Work item
Beginning with the line that contains "przez rudawy, miodowy" in the material below, print each line exactly until the line that contains "niekontrastującej bieli." has been printed, then stop.
(Dataset content begins)
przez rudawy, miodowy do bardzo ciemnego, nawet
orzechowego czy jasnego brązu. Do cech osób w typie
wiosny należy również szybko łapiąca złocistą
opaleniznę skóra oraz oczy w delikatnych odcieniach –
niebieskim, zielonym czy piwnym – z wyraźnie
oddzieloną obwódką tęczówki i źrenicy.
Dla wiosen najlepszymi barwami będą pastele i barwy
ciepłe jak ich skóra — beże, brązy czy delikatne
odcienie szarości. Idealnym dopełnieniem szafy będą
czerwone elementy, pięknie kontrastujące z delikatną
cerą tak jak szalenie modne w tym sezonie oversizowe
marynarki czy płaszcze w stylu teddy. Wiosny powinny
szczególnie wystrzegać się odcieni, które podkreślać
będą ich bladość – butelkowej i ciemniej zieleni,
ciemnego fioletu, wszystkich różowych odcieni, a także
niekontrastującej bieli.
(Dataset content ends)
(Dataset content begins)
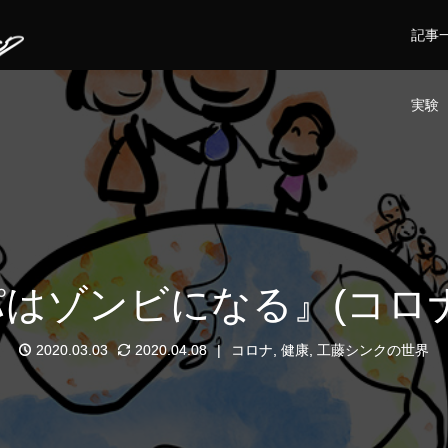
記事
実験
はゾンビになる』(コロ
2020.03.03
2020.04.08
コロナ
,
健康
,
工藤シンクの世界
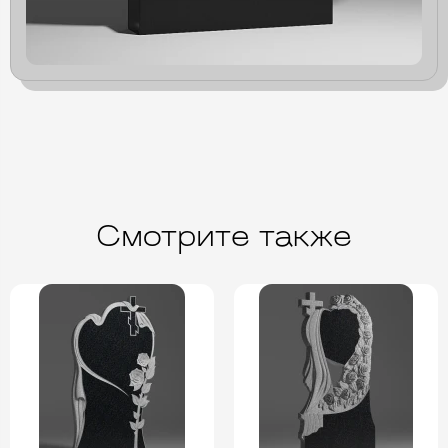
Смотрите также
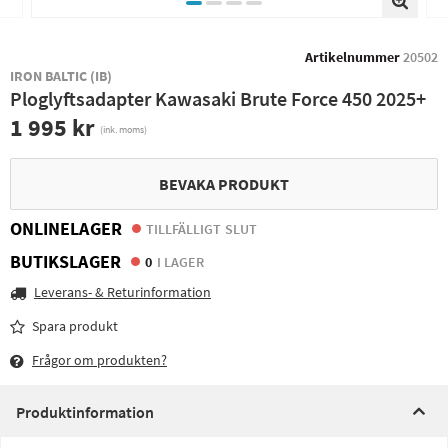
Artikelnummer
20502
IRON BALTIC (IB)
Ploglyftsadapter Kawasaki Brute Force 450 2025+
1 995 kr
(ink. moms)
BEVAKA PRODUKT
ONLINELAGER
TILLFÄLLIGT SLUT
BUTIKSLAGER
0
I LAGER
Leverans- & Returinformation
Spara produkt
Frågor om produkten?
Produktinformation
(Dataset content ends)
Exercise solution
przez rudawy, miodowy do bardzo ciemnego, nawet
orzechowego czy jasnego brązu. Do cech osób w typie
wiosny należy również szybko łapiąca złocistą
opaleniznę skóra oraz oczy w delikatnych odcieniach –
niebieskim, zielonym czy piwnym – z wyraźnie
oddzieloną obwódką tęczówki i źrenicy.
Dla wiosen najlepszymi barwami będą pastele i barwy
ciepłe jak ich skóra — beże, brązy czy delikatne
odcienie szarości. Idealnym dopełnieniem szafy będą
czerwone elementy, pięknie kontrastujące z delikatną
cerą tak jak szalenie modne w tym sezonie oversizowe
marynarki czy płaszcze w stylu teddy. Wiosny powinny
szczególnie wystrzegać się odcieni, które podkreślać
będą ich bladość – butelkowej i ciemniej zieleni,
ciemnego fioletu, wszystkich różowych odcieni, a także
niekontrastującej bieli.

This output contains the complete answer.